### Action item
The result should be every line in the data below that carries the string "フラワーガーデン".

[Dataset entries]
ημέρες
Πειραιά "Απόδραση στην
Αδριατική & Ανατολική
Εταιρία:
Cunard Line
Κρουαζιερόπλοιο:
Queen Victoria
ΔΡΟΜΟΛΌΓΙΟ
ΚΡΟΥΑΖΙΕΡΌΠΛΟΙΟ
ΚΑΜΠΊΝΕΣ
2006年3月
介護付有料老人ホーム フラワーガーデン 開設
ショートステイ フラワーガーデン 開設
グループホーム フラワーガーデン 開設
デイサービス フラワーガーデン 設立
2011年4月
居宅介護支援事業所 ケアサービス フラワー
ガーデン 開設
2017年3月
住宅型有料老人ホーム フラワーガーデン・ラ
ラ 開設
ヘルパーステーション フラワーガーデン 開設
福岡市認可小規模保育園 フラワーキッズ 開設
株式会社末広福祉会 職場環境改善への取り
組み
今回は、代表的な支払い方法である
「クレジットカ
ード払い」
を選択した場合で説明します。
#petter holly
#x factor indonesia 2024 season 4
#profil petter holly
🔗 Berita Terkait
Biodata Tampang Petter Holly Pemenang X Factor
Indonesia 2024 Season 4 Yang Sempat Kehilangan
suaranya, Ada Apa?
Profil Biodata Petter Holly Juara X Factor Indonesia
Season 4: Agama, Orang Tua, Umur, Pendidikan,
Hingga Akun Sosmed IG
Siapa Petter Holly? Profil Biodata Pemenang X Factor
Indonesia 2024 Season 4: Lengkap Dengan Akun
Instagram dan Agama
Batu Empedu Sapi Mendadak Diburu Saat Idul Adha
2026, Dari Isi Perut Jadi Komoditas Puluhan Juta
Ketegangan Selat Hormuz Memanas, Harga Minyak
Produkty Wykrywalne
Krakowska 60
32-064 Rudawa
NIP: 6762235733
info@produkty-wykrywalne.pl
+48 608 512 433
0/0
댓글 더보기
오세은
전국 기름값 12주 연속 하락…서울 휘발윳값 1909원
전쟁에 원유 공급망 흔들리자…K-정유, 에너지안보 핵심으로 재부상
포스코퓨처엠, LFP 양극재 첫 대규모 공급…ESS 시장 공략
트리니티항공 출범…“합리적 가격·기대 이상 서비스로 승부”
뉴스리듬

### Result of the exercise
介護付有料老人ホーム フラワーガーデン 開設
ショートステイ フラワーガーデン 開設
グループホーム フラワーガーデン 開設
デイサービス フラワーガーデン 設立
住宅型有料老人ホーム フラワーガーデン・ラ
ヘルパーステーション フラワーガーデン 開設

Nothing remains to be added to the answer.